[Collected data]
== == ==
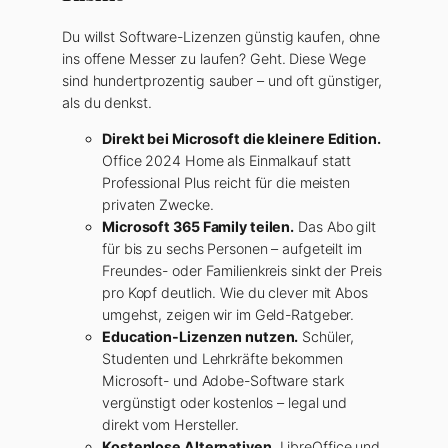
Du willst Software-Lizenzen günstig kaufen, ohne
ins offene Messer zu laufen? Geht. Diese Wege
sind hundertprozentig sauber – und oft günstiger,
als du denkst.
Direkt bei Microsoft die kleinere Edition.
Office 2024 Home als Einmalkauf statt
Professional Plus reicht für die meisten
privaten Zwecke.
Microsoft 365 Family teilen.
Das Abo gilt
für bis zu sechs Personen – aufgeteilt im
Freundes- oder Familienkreis sinkt der Preis
pro Kopf deutlich. Wie du clever mit Abos
umgehst, zeigen wir im Geld-Ratgeber.
Education-Lizenzen nutzen.
Schüler,
Studenten und Lehrkräfte bekommen
Microsoft- und Adobe-Software stark
vergünstigt oder kostenlos – legal und
direkt vom Hersteller.
Kostenlose Alternativen.
LibreOffice und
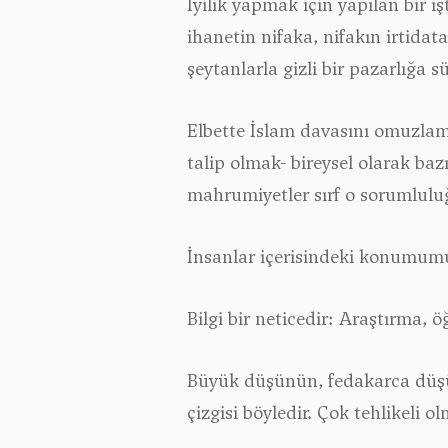
İyilik yapmak için yapılan bir i
ihanetin nifaka, nifakın irtidat
şeytanlarla gizli bir pazarlığa 
Elbette İslam davasını omuzlam
talip olmak- bireysel olarak baz
mahrumiyetler sırf o sorumluluğu
İnsanlar içerisindeki konumumu
Bilgi bir neticedir: Araştırma,
Büyük düşünün, fedakarca düşü
çizgisi böyledir. Çok tehlikeli 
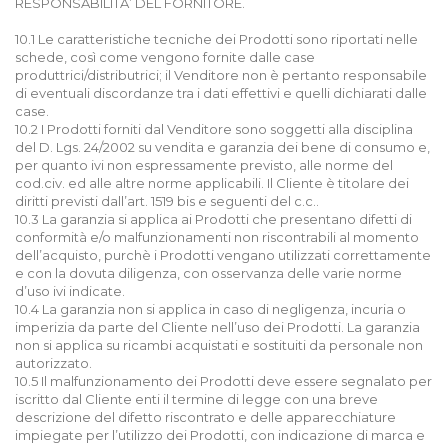
RESPONSABILITA’ DEL FORNITORE.
10.1 Le caratteristiche tecniche dei Prodotti sono riportati nelle
schede, così come vengono fornite dalle case
produttrici/distributrici; il Venditore non è pertanto responsabile
di eventuali discordanze tra i dati effettivi e quelli dichiarati dalle
case.
10.2 I Prodotti forniti dal Venditore sono soggetti alla disciplina
del D. Lgs. 24/2002 su vendita e garanzia dei bene di consumo e,
per quanto ivi non espressamente previsto, alle norme del
cod.civ. ed alle altre norme applicabili. Il Cliente è titolare dei
diritti previsti dall’art. 1519 bis e seguenti del c.c..
10.3 La garanzia si applica ai Prodotti che presentano difetti di
conformità e/o malfunzionamenti non riscontrabili al momento
dell’acquisto, purchè i Prodotti vengano utilizzati correttamente
e con la dovuta diligenza, con osservanza delle varie norme
d’uso ivi indicate.
10.4 La garanzia non si applica in caso di negligenza, incuria o
imperizia da parte del Cliente nell’uso dei Prodotti. La garanzia
non si applica su ricambi acquistati e sostituiti da personale non
autorizzato.
10.5 Il malfunzionamento dei Prodotti deve essere segnalato per
iscritto dal Cliente enti il termine di legge con una breve
descrizione del difetto riscontrato e delle apparecchiature
impiegate per l’utilizzo dei Prodotti, con indicazione di marca e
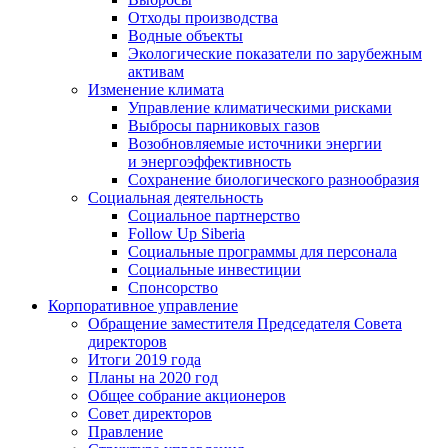
Отходы производства
Водные объекты
Экологические показатели по зарубежным
активам
Изменение климата
Управление климатическими рисками
Выбросы парниковых газов
Возобновляемые источники энергии
и энергоэффективность
Сохранение биологического разнообразия
Социальная деятельность
Социальное партнерство
Follow Up Siberia
Социальные программы для персонала
Социальные инвестиции
Спонсорство
Корпоративное управление
Обращение заместителя Председателя Совета
директоров
Итоги 2019 года
Планы на 2020 год
Общее собрание акционеров
Совет директоров
Правление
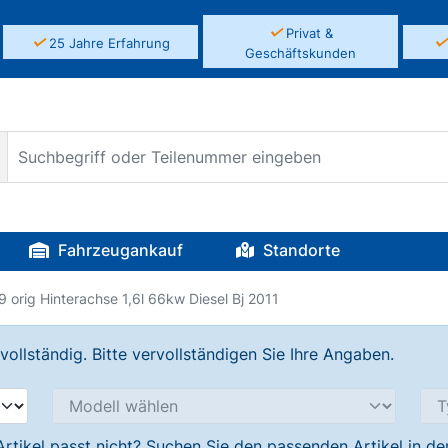
✓
Privat &
✓
25 Jahre Erfahrung
Geschäftskunden
Fahrzeugankauf
Standorte
9 orig Hinterachse 1,6l 66kw Diesel Bj 2011
llständig. Bitte vervollständigen Sie Ihre Angaben.
Artikel passt nicht? Suchen Sie den passenden Artikel in d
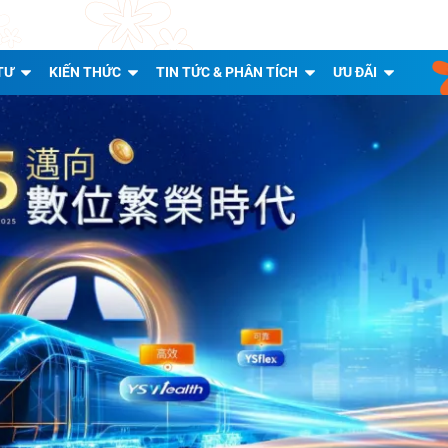
TƯ
KIẾN THỨC
TIN TỨC & PHÂN TÍCH
ƯU ĐÃI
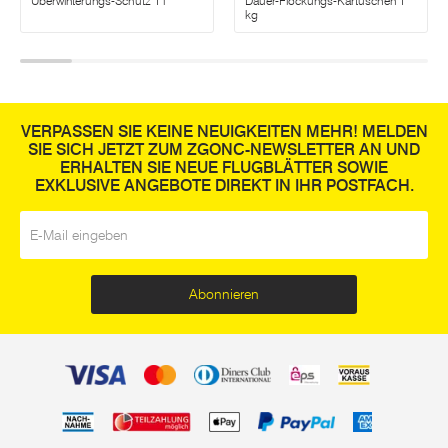
Überwinterungs-Schutz 1 l
Dauer-Flockungs-Kartuschen 1
kg
VERPASSEN SIE KEINE NEUIGKEITEN MEHR! MELDEN
SIE SICH JETZT ZUM ZGONC-NEWSLETTER AN UND
ERHALTEN SIE NEUE FLUGBLÄTTER SOWIE
EXKLUSIVE ANGEBOTE DIREKT IN IHR POSTFACH.
E-Mail
*
Abonnieren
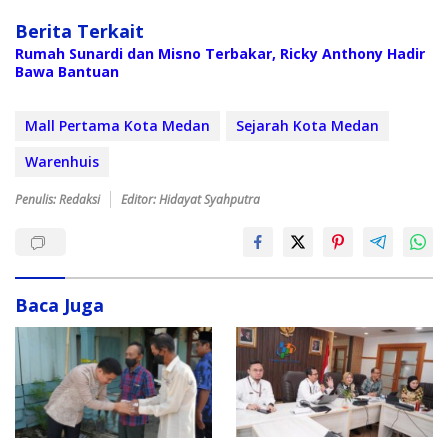
Berita Terkait
Rumah Sunardi dan Misno Terbakar, Ricky Anthony Hadir
Bawa Bantuan
Mall Pertama Kota Medan
Sejarah Kota Medan
Warenhuis
Penulis: Redaksi
Editor: Hidayat Syahputra
Baca Juga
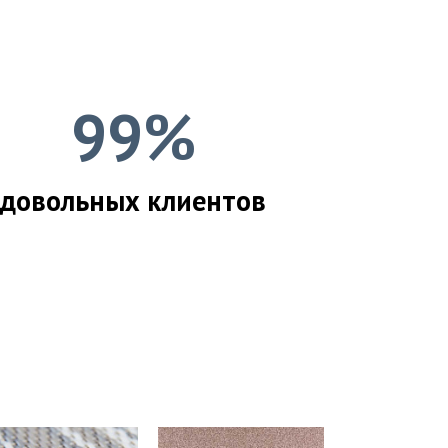
99%
довольных клиентов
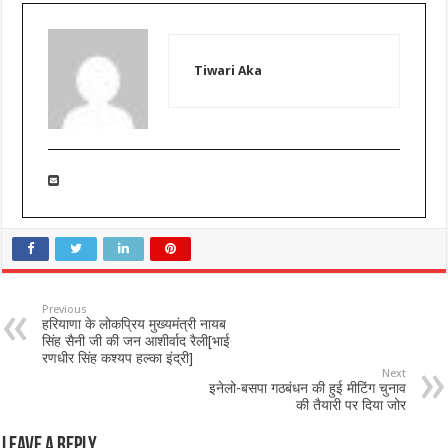
Tiwari Aka
Previous
हरियाणा के लोकप्रिय मुख्यमंत्री नायब
सिंह सैनी जी की जन आशीर्वाद रैली[भाई
रणधीर सिंह कश्यप हल्का इंद्री]
Next
इनेलो-बसपा गठबंधन की हुई मीटिंग चुनाव
की तैयारी पर दिया जोर
Leave a Reply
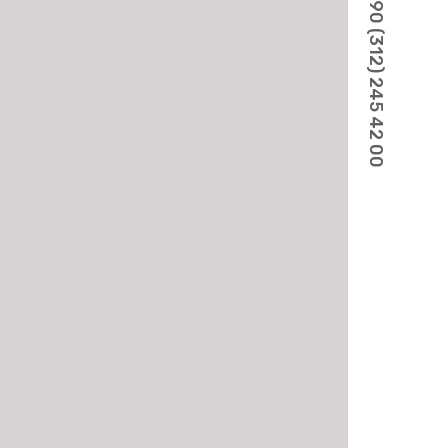
+90 (312) 245 42 00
== == ==
Every line above that holds "Microsoft" should be copied out.

Direkt bei Microsoft die kleinere Edition.
Microsoft 365 Family teilen.
Microsoft- und Adobe-Software stark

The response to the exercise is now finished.